Still, against a group of opponents like Domino (who is always hiding on Hindering Terrain and being really annoying with her Probability Control powers), Professor X (with his highly unpleasant Mind Control abilities, as well as three targets he can use it on), and the Beast and Wolverine, Captain Cold can be a very effective piece. Combine him with Felix Faust, who also has barrier (Felix sets up mystical constructs that encase his opponents, like giant hovering crystals and such like), so they can trade off paralyzing annoying opponents, and you have a very useful combination indeed.

In addition to Barrier, I'm also very pleased with similar modifications I've made to the Smoke Cloud power. This came in very handy late in the game, when my Owlman piece had a somewhat battered Flash on one side of him and a barely bruised Wonder Woman on the other side. Down to nearly his last click of life, Owlman did what he most likely would have done anyway in the comics -- dropped a smoke bomb at his feet and hid within the billowing black vapors.

Under HeroClix rules, of course, you can't set up Smoke Terrain markers on an occupied square. Under my rules, of course, you can, which allows figures like Owlman, who have both Stealth and Smoke Cloud, to obscure themselves, protecting themselves from all attacks, unless the attacker has Super Senses or the ability to destroy Hindering Terrain. It certainly saved Owlman's bacon for another couple of turns, and did it in a very satisfyingly comic book-compatible manner, as a little added bonus.

In other notes, the Veteran Dr. Light knows how to rock, if only on his very first click. 10 Attack Value, Incapacitate, 10 Range, 17 Defense with Energy/Shield Deflection, 3 Damage with Ranged Combat Expert... hang a Stunning Blow on this guy and he's an accurate long range cannon who deals out 5 clicks of damage AND an Incapacitation token with every successful strike. (He's probably not this good under WK rules, which generally tend to contort all logic and sense in order to keep any efficient power combination from actually functioning... I'd imagine there's some rubbish somewhere in a FAQ about how Incapacitation and Ranged Combat Expert are both Power Actions, so they can't be used together. But we don't have any truck with such idiocy in my House Rules; Dr. Light could certainly do an intensely effective energy attack that also momentarily Incapacitated a target by, say, blinding it.) Put an Armor Piercing on him and, well, yeah, he's now a 117 point figure, but he's hard to hit from range, and anything he points at either screams in pain or just plain dies.

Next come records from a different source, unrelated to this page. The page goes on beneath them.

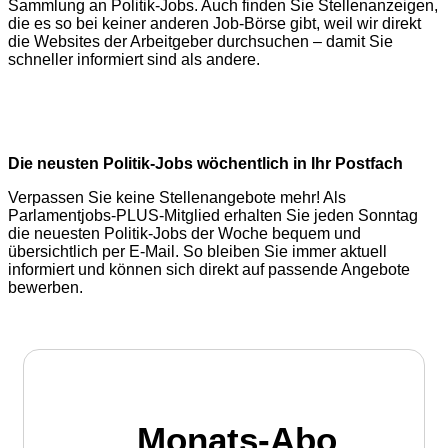
Sammlung an Politik-Jobs. Auch finden Sie Stellenanzeigen,
die es so bei keiner anderen Job-Börse gibt, weil wir direkt
die Websites der Arbeitgeber durchsuchen – damit Sie
schneller informiert sind als andere.
Die neusten Politik-Jobs wöchentlich in Ihr Postfach
Verpassen Sie keine Stellenangebote mehr! Als
Parlamentjobs-PLUS-Mitglied erhalten Sie jeden Sonntag
die neuesten Politik-Jobs der Woche bequem und
übersichtlich per E-Mail. So bleiben Sie immer aktuell
informiert und können sich direkt auf passende Angebote
bewerben.
Monats-Abo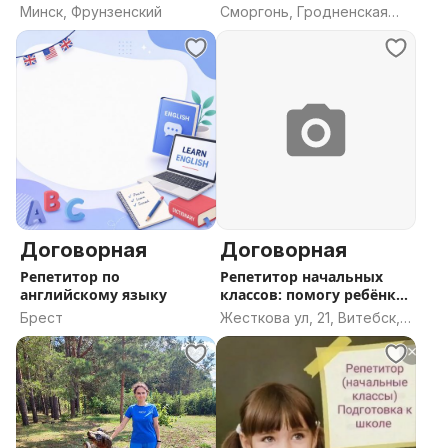
Минск, Фрунзенский
Сморгонь, Гродненская
область
Договорная
Договорная
Репетитор по
Репетитор начальных
английскому языку
классов: помогу ребёнку
полюби
Брест
Жесткова ул, 21, Витебск,
Витебская область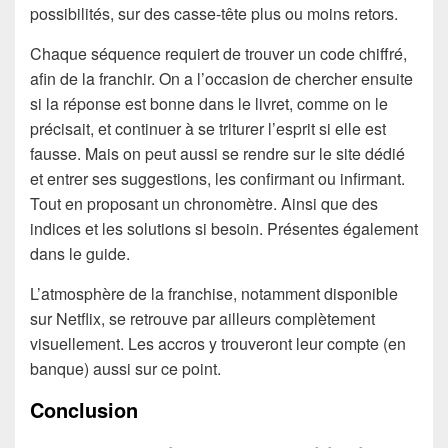
possibilités, sur des casse-tête plus ou moins retors.
Chaque séquence requiert de trouver un code chiffré,
afin de la franchir. On a l’occasion de chercher ensuite
si la réponse est bonne dans le livret, comme on le
précisait, et continuer à se triturer l’esprit si elle est
fausse. Mais on peut aussi se rendre sur le site dédié
et entrer ses suggestions, les confirmant ou infirmant.
Tout en proposant un chronomètre. Ainsi que des
indices et les solutions si besoin. Présentes également
dans le guide.
L’atmosphère de la franchise, notamment disponible
sur Netflix, se retrouve par ailleurs complètement
visuellement. Les accros y trouveront leur compte (en
banque) aussi sur ce point.
Conclusion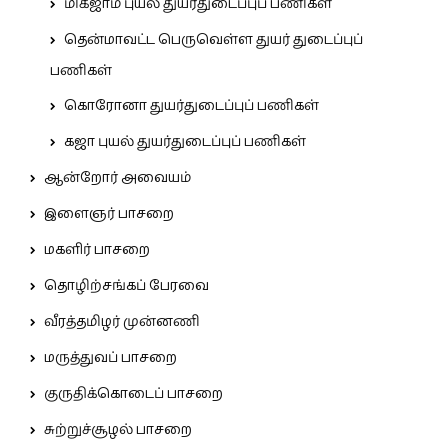
மிக்ஜாம் புயல் துயர்துடைப்புப் பணிகள்
தென்மாவட்ட பெருவெள்ள துயர் துடைப்புப்
பணிகள்
கொரோனா துயர்துடைப்புப் பணிகள்
கஜா புயல் துயர்துடைப்புப் பணிகள்
ஆன்றோர் அவையம்
இளைஞர் பாசறை
மகளிர் பாசறை
தொழிற்சங்கப் பேரவை
வீரத்தமிழர் முன்னணி
மருத்துவப் பாசறை
குருதிக்கொடைப் பாசறை
சுற்றுச்சூழல் பாசறை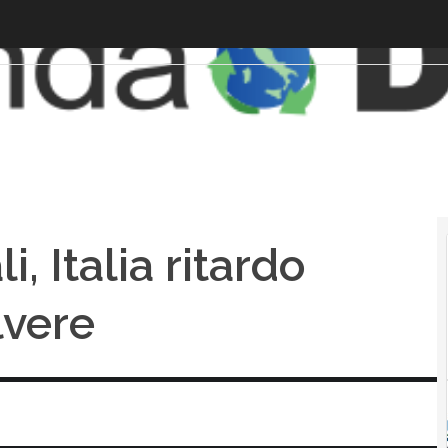
, Italia ritardo
lvere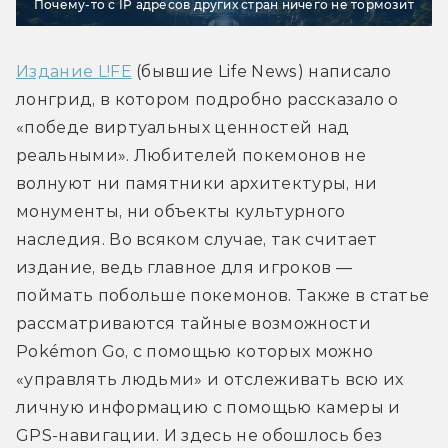
Почему-то с IP адресов других стран ничего не тормозит
Издание L!FE
 (бывшие Life News) написало 
лонгрид, в котором подробно рассказало о 
«победе виртуальных ценностей над 
реальными». Любителей покемонов не 
волнуют ни памятники архитектуры, ни 
монументы, ни объекты культурного 
наследия. Во всяком случае, так считает 
издание, ведь главное для игроков — 
поймать побольше покемонов. Также в статье 
рассматриваются тайные возможности 
Pokémon Go, с помощью которых можно 
«управлять людьми» и отслеживать всю их 
личную информацию с помощью камеры и 
GPS-навигации. И здесь не обошлось без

And then he gets two clicks of Pulse Wave, which under my House Rules is a truly fabulous power... yeah, there's a lot to like in Dr. Light. And did I even mention the wild card Calculator TA that he and Captain Cold both share? All around, these are sweet, sweet figs... if only under my House Rules.

On the other hand, even my House Rules can't make the Trickster worth using. Well, sure, another Perplexer is always handy, but otherwise there's not much there. Yeah, yeah, his Plasticity/Poison combo could do some damage, especially with an Armor Piercing hung on him, but the problem there is, by the time it comes up he's down to a 14 defense value, which pretty much any piece of plastic or even most pogs can pummel at will. He's got some Energy Shield/Deflection in these slots, but he's really only effective in close combat, so it's not like that's much help. Maybe if they'd given him at least two targets, you could get some use out of his first click of Running Shot/Energy Explosion... but as it is, he's just a big lame loser. If I ever get a Reverse Flash I'll put Trickster out as part of a Rogue's Gallery team, and try to keep him back so I can use his Perplex... but I won't expect him to live long.

And, hey, guys, I'm just kidding about the baseball, gardening, and recipe entries. Post anything you want. Really. Maybe you'll end up getting more comments than I do... at least, on my HeroClix entries.